Small Sample Inference: A Practical R Tutorial
This is the technical companion to Inference Under Scarcity. That post tells the story; this one shows you how to actually do the analysis. If you’re facing a small-sample problem in practice, this is where to start.
I’m going to walk you through a realistic scenario, show you what works (and what doesn’t), and give you code you can adapt for your own data. Along the way, I’ll explain the statistical intuition behind each method—because running code you don’t understand is a recipe for trouble.
The scenario: A pilot gone wrong (or right?)
Here’s the situation. A colleague ran a pilot study testing different versions of an intervention—varying the components, dosages, and delivery methods. Good experimental thinking. But by the time they crossed all the factors, they had 19 treatment arms with barely 5-10 participants in each.
We’ll simulate data that looks like this. I’m rigging the simulation so that most treatments do nothing, but arms 17, 18, and 19 have real effects of 0.8, 1.0, and 1.2 standard deviations. These are large effects—the kind you’d actually hope to detect. Small effects are simply invisible at this sample size.
set.seed(42)
n_per_arm <- sample(5:10, 19, replace = TRUE)
arm <- factor(rep(1:19, times = n_per_arm))
n_total <- length(arm)
# Most arms are null; arms 17-19 have real effects
true_effects <- c(rep(0, 16), 0.8, 1.0, 1.2)
outcome <- rnorm(n_total, mean = true_effects[as.numeric(arm)], sd = 1)
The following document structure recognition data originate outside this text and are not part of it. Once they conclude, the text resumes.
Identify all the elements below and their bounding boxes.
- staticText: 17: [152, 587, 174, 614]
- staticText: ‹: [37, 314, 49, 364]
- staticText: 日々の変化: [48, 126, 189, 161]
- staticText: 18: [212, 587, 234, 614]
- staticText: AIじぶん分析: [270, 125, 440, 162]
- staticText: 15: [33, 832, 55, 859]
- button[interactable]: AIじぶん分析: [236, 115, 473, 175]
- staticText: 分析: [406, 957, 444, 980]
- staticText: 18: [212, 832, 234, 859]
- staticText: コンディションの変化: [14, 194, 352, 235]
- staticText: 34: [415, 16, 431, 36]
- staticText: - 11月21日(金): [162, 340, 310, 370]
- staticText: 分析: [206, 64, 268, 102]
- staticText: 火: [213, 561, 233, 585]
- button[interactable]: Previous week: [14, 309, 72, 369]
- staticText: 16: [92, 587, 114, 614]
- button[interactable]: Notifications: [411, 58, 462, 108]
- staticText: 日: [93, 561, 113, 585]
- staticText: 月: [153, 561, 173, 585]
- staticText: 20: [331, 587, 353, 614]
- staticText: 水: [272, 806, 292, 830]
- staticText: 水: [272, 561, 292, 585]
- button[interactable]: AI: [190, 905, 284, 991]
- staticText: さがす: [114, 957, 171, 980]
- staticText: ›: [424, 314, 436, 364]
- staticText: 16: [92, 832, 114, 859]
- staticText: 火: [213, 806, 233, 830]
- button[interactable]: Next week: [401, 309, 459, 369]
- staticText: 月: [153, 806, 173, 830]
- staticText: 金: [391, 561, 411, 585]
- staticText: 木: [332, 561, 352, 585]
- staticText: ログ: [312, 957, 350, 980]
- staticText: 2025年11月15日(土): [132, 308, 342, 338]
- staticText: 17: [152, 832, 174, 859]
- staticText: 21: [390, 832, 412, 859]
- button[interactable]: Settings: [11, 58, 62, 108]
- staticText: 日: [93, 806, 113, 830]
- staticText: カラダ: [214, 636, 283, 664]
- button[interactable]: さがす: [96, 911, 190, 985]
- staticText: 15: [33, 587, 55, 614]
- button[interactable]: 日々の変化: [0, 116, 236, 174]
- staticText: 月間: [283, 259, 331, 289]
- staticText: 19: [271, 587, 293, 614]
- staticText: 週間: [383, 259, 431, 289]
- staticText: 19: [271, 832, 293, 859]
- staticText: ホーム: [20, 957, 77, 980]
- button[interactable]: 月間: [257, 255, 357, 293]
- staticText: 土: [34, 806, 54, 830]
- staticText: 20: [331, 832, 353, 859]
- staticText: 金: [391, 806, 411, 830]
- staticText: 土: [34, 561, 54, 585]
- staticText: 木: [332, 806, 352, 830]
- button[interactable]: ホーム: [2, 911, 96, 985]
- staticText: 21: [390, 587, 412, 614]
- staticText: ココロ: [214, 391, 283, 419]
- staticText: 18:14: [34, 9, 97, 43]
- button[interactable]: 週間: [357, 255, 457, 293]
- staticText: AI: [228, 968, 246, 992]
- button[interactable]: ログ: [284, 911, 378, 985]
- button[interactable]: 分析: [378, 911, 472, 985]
dat <- data.frame(arm = arm, outcome = outcome)
Here’s what we’re working with:
Sample sizes per arm:
1 2 3 4 5 6 7 8 9 10 11 12 13 14 15 16 17 18 19
5 9 5 5 6 8 6 6 5 8 5 9 10 8 6 6 7 5 5
Total N: 124
124 people spread across 19 arms. Some arms have only 5 observations. The signal-to-noise ratio is terrible. This is exactly the situation we need to learn how to handle.
Part 1: The first question—Is there anything here at all?
Before we start comparing individual arms, let’s ask a simpler question: is there any evidence that the arms differ at all? If the answer is no, we might stop here. If yes, we have permission to dig deeper.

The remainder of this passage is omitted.